(DATASET RECORDS)
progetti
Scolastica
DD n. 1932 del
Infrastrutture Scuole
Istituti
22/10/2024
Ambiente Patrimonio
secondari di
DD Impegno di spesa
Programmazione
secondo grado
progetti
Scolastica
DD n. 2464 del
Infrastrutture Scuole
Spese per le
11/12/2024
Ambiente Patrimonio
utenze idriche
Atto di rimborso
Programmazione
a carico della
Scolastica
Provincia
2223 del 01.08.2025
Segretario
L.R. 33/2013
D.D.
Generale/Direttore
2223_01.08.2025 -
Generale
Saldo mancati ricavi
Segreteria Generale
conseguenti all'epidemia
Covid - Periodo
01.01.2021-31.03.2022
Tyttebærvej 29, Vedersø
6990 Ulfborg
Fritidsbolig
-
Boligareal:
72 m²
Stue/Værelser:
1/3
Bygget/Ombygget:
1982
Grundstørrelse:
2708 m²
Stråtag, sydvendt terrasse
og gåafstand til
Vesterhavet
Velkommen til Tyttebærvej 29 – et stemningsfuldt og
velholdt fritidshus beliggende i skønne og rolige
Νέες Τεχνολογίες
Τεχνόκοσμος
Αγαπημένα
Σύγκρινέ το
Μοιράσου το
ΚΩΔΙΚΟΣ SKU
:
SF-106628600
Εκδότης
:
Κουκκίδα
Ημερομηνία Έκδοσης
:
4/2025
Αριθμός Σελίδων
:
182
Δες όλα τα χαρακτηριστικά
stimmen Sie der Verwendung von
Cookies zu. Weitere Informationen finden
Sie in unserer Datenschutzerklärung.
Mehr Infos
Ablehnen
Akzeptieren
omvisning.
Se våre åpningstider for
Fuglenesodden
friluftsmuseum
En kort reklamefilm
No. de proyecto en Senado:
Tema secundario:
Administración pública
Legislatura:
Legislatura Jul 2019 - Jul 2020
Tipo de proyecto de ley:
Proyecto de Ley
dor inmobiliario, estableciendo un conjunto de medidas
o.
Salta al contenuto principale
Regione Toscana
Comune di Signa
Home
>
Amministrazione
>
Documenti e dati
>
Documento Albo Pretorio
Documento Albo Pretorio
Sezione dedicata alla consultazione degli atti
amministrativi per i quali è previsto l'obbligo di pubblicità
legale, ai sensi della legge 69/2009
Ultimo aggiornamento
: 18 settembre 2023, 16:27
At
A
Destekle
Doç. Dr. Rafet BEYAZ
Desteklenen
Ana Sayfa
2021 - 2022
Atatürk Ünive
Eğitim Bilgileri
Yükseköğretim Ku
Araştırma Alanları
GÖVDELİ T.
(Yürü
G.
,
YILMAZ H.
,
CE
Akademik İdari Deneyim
(End DATASET RECORDS)
(DATASET RECORDS)
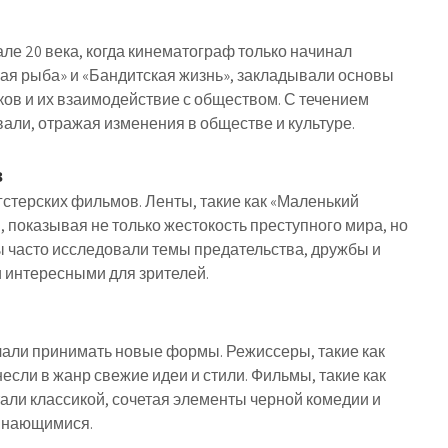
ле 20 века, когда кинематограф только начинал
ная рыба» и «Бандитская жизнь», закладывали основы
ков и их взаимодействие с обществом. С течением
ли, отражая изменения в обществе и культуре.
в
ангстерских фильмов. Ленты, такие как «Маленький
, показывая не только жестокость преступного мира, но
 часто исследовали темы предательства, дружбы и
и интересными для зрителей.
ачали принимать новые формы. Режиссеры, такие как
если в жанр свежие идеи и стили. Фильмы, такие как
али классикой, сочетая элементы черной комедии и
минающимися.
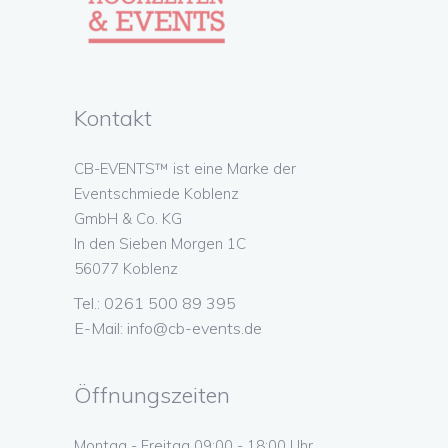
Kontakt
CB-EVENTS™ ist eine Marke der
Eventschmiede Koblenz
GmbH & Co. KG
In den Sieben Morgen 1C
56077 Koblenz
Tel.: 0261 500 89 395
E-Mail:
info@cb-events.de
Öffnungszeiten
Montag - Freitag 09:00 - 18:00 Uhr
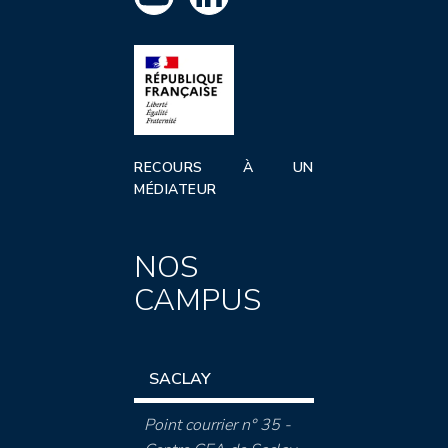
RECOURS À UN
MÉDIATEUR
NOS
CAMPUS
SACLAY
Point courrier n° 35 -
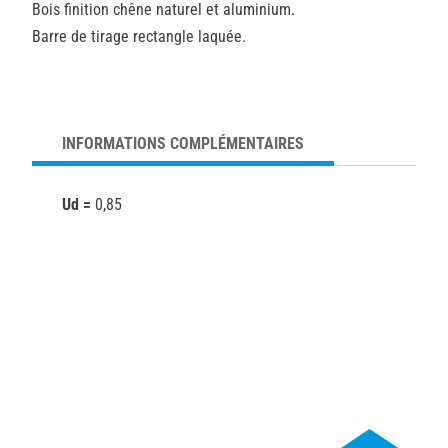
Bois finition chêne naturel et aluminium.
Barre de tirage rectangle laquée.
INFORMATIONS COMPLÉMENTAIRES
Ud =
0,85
(End DATASET RECORDS)
(DATASET RECORDS)
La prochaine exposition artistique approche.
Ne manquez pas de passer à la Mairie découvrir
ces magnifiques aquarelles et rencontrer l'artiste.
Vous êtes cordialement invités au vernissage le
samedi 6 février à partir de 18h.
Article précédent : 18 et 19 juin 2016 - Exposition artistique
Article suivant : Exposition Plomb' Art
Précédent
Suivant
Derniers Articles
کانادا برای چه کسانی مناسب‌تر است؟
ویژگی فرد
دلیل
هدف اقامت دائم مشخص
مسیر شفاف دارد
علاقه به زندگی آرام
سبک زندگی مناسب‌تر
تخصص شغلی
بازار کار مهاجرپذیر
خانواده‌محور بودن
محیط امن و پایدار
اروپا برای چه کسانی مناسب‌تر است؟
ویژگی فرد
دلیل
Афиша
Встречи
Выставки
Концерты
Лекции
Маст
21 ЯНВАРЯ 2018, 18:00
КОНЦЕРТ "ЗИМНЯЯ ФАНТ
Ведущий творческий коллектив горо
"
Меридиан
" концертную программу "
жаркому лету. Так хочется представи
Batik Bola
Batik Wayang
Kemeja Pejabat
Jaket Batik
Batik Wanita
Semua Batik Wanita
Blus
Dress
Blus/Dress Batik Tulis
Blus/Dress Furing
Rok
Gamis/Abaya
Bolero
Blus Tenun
(End DATASET RECORDS)
• [WHAT IS REQUIRED]: From the data above, output exactly the lines between the one containing "Cookies zu. Weitere Informationen finden" and the one containing "Akademik İdari Deneyim", counting both of them.

• [REPLY]:
Cookies zu. Weitere Informationen finden
Sie in unserer Datenschutzerklärung.
Mehr Infos
Ablehnen
Akzeptieren
omvisning.
Se våre åpningstider for
Fuglenesodden
friluftsmuseum
En kort reklamefilm
No. de proyecto en Senado:
Tema secundario:
Administración pública
Legislatura:
Legislatura Jul 2019 - Jul 2020
Tipo de proyecto de ley:
Proyecto de Ley
dor inmobiliario, estableciendo un conjunto de medidas
o.
Salta al contenuto principale
Regione Toscana
Comune di Signa
Home
>
Amministrazione
>
Documenti e dati
>
Documento Albo Pretorio
Documento Albo Pretorio
Sezione dedicata alla consultazione degli atti
amministrativi per i quali è previsto l'obbligo di pubblicità
legale, ai sensi della legge 69/2009
Ultimo aggiornamento
: 18 settembre 2023, 16:27
At
A
Destekle
Doç. Dr. Rafet BEYAZ
Desteklenen
Ana Sayfa
2021 - 2022
Atatürk Ünive
Eğitim Bilgileri
Yükseköğretim Ku
Araştırma Alanları
GÖVDELİ T.
(Yürü
G.
,
YILMAZ H.
,
CE
Akademik İdari Deneyim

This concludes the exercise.